First, governments need to develop a broad regulatory framework from a responsible data perspective that centers citizens and their rights. Furthermore, national and regional regulations need to guarantee mechanisms of authorship, accountability, and transparency aimed at maximizing the participation and benefits of communities, while minimizing damage and providing reparations.
Second, in addition to the availability and technical integrity of data, public policies must also guarantee data infrastructures and access to data, especially for marginalized people. Investment in public data infrastructures is necessary for digital sovereignty.
We need to learn from local initiatives that struggle for a data culture directed to the commons through the production and circulation of open knowledge and the construction of autonomous infrastructures.

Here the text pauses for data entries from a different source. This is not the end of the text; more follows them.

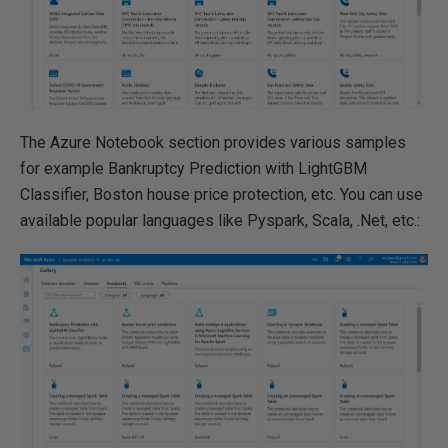
The Azure Notebook section provides various samples
for example Bankruptcy Prediction with LightGBM
Classifier, Boston house price protection, etc. You can use
available popular languages like Pyspark, Scala, .Net, etc.: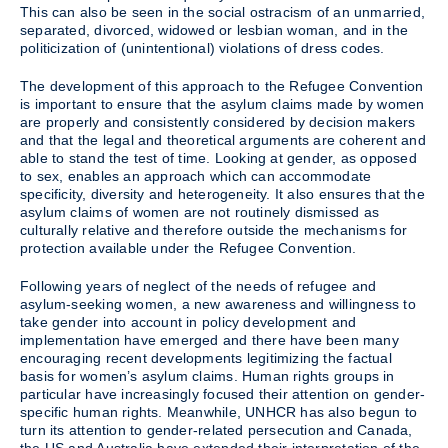
This can also be seen in the social ostracism of an unmarried,
separated, divorced, widowed or lesbian woman, and in the
politicization of (unintentional) violations of dress codes.
The development of this approach to the Refugee Convention
is important to ensure that the asylum claims made by women
are properly and consistently considered by decision makers
and that the legal and theoretical arguments are coherent and
able to stand the test of time. Looking at gender, as opposed
to sex, enables an approach which can accommodate
specificity, diversity and heterogeneity. It also ensures that the
asylum claims of women are not routinely dismissed as
culturally relative and therefore outside the mechanisms for
protection available under the Refugee Convention.
Following years of neglect of the needs of refugee and
asylum-seeking women, a new awareness and willingness to
take gender into account in policy development and
implementation have emerged and there have been many
encouraging recent developments legitimizing the factual
basis for women’s asylum claims. Human rights groups in
particular have increasingly focused their attention on gender-
specific human rights. Meanwhile, UNHCR has also begun to
turn its attention to gender-related persecution and Canada,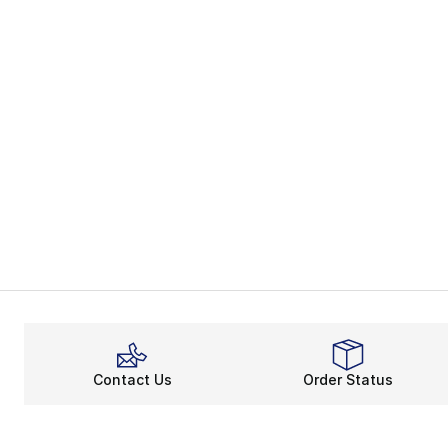
Contact Us
Order Status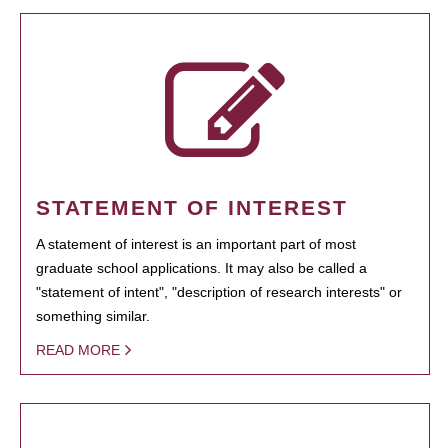
STATEMENT OF INTEREST
A statement of interest is an important part of most
graduate school applications. It may also be called a
"statement of intent", "description of research interests" or
something similar.
READ MORE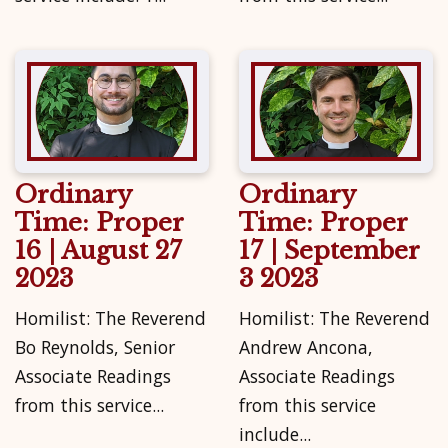
Ordinary
Ordinary
Time: Proper
Time: Proper
16 | August 27
17 | September
2023
3 2023
Homilist: The Reverend
Homilist: The Reverend
Bo Reynolds, Senior
Andrew Ancona,
Associate Readings
Associate Readings
from this service...
from this service
include...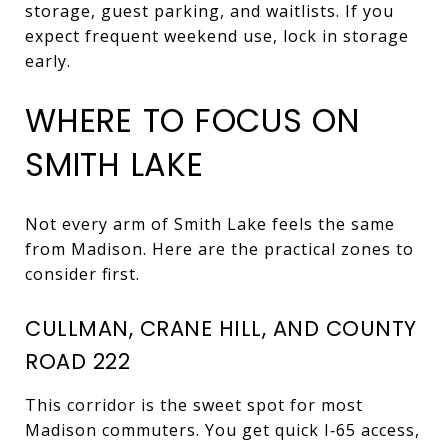
storage, guest parking, and waitlists. If you
expect frequent weekend use, lock in storage
early.
WHERE TO FOCUS ON
SMITH LAKE
Not every arm of Smith Lake feels the same
from Madison. Here are the practical zones to
consider first.
CULLMAN, CRANE HILL, AND COUNTY
ROAD 222
This corridor is the sweet spot for most
Madison commuters. You get quick I‑65 access,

Third, it is necessary to go beyond universal access and foster the development of educational policies associated with communitarian data cultures. Quality of access, critical data literacy, data autonomy, and public data commons are crucial. Policymakers need to resume open science projects that actually lead to the democratization of knowledge, access to data, and social justice. For instance, Latin America pioneered open science, long before the academic platforms (or scientific Big Tech) of the Global North tried to capture the meanings of this practice.
Each of these recommendations require the promotion of strong democratic institutions that protect human rights and data, with anti-corruption and anti-surveillance mechanisms in relation to the protection, privacy, and security of citizens’ data. The Brazilian General Data Protection – the Brazilian equivalent of GDPR – as specific legislation for the protection of citizens’ data, is a step in that direction. However, it is still incipient for the consolidation of a different data culture as legislation is one step towards changing people’s relationship with their personal data.
We need to learn from local initiatives that struggle for a data culture directed to the commons through the production and circulation of open knowledge and the construction of autonomous infrastructures. Sharing practices between different regions can help build networks around these initiatives. Public policies to strengthen such experiences and create other prefigurative practices, such as data cooperatives, are a step towards developing data sovereignty in Latin America.